I’d honestly go one step further and say that the problem cannot be fully solved period.
There are limited uses for voice cloning: commercial (voice acting), malicious (impersonation), accessibility (TTS readers), and entertainment (porn, non-commercial voice acting, etc.).
Out of all of these only commercial uses can really be regulated away as corporations tend to be risk averse. Accessibility use is mostly not an issue since it usually doesn’t matter whose voice is being used as long as it’s clear and understandable. Then there’s entertainment. This one is both the most visible and arguably the least likely to disappear. Long story short, convincing enough voice cloning is easy - there are cutting-edge projects for it on github, written by a single person and trained on a single PC, capable of being run locally on average hardware. People are going to keep using it just like they were using photoshop to swap faces and manual audio editing software to mimic voices in the past. We’re probably better off just accepting that this usage is here to stay.
And lastly, malicious usage - in courts, in scam calls, in defamation campaigns, etc. There’s strong incentive for malicious actors to develop and improve these technologies. We should absolutely try to find a way to limit its usage, but this will be eternal cat and mouse game. Our best bet is to minimize how much we trust voice recordings as a society and, for legal stuff, developing some kind of cryptographic signature that would confirm whether or not the recording was taken using a certified device - these are bound to be tampered with, especially in high profile cases, but should hopefully somewhat limit the damage.

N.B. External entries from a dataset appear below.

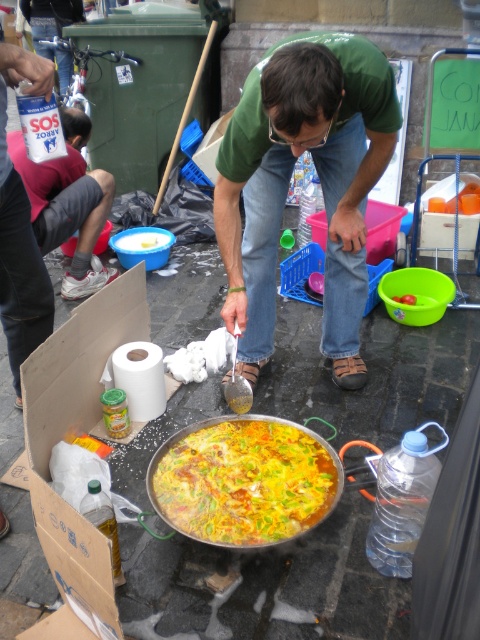 Question: Does green matte shirt at center lie behind yellowish matte paella at center?

Choices:
 (A) no
 (B) yes

Answer: (A)

Question: Based on their relative distances, which object is nearer to the vibrant yellow and green vegetables at center?

Choices:
 (A) yellowish matte paella at center
 (B) matte green shirt at center

Answer: (A)

Question: Is green matte shirt at center above vibrant yellow and green vegetables at center?

Choices:
 (A) yes
 (B) no

Answer: (A)

Question: Is vibrant yellow and green vegetables at center wider than yellowish matte paella at center?

Choices:
 (A) yes
 (B) no

Answer: (A)

Question: Considering the real-world distances, which object is closest to the green matte shirt at center?

Choices:
 (A) vibrant yellow and green vegetables at center
 (B) yellowish matte paella at center

Answer: (A)

Question: Estimate the real-world distances between objects in this image. Which object is farther from the green matte shirt at center?

Choices:
 (A) yellowish matte paella at center
 (B) vibrant yellow and green vegetables at center
 (C) white paper towel at lower center
 (D) matte green shirt at center

Answer: (D)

The author’s suggesting that smart people are more likely to fall for cons that they try to dissect but can’t find the specific method being used, supposedly because they consider themselves to be infallible.
I disagree with this take. I don’t see how that thought process is exclusive to people who are or consider themselves to be smart. I think the author is tying himself into a knot to state that smart people are actually the dumb ones, likely in preparation to drop an opinion that most experts in the field will disagree with.